EXCERPTED RECORDS:

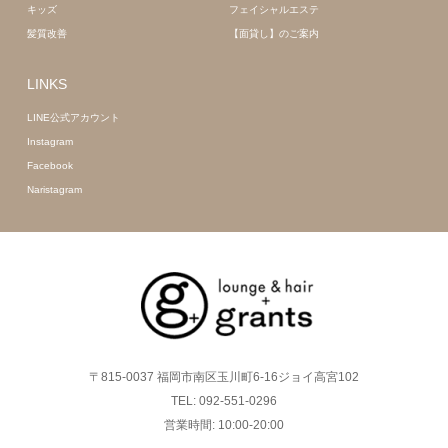
キッズ
フェイシャルエステ
髪質改善
【面貸し】のご案内
LINKS
LINE公式アカウント
Instagram
Facebook
Naristagram
〒815-0037 福岡市南区玉川町6-16ジョイ高宮102
TEL: 092-551-0296
営業時間: 10:00-20:00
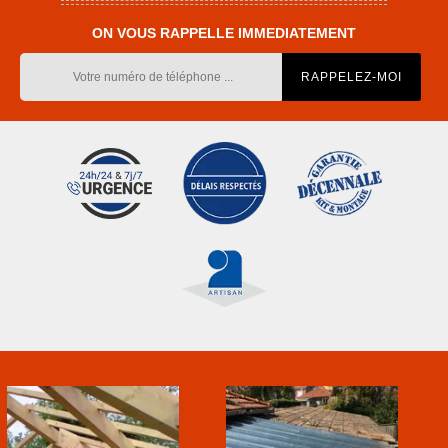
ON VOUS RAPPELLE IMMEDIATEMENT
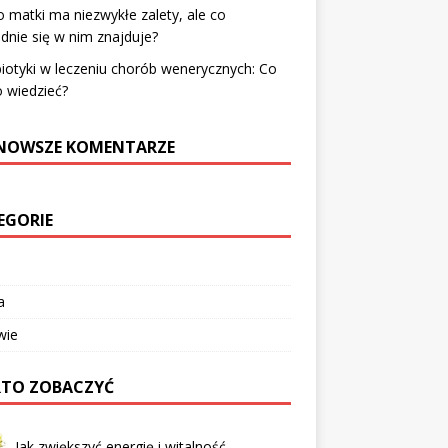
 matki ma niezwykłe zalety, ale co
dnie się w nim znajduje?
iotyki w leczeniu chorób wenerycznych: Co
 wiedzieć?
NOWSZE KOMENTARZE
EGORIE
a
wie
TO ZOBACZYĆ
Jak zwiększyć energię i witalność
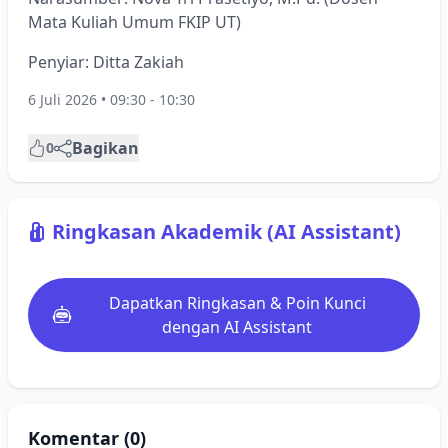
Mata Kuliah Umum FKIP UT)
Penyiar: Ditta Zakiah
6 Juli 2026 • 09:30 - 10:30
Bagikan
0
Ringkasan Akademik (AI Assistant)
Dapatkan Ringkasan & Poin Kunci
dengan AI Assistant
Komentar (0)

DIRECTIONS: Using the records above, copy exactly and only the lines from the line with "matki ma niezwykłe zalety, ale co" through the end, both included; leave every picture out.

YOUR SOLUTION:
 matki ma niezwykłe zalety, ale co
dnie się w nim znajduje?
iotyki w leczeniu chorób wenerycznych: Co
 wiedzieć?
NOWSZE KOMENTARZE
EGORIE
a
wie
TO ZOBACZYĆ
Jak zwiększyć energię i witalność
Mata Kuliah Umum FKIP UT)
Penyiar: Ditta Zakiah
6 Juli 2026 • 09:30 - 10:30
Bagikan
0
Ringkasan Akademik (AI Assistant)
Dapatkan Ringkasan & Poin Kunci
dengan AI Assistant
Komentar (0)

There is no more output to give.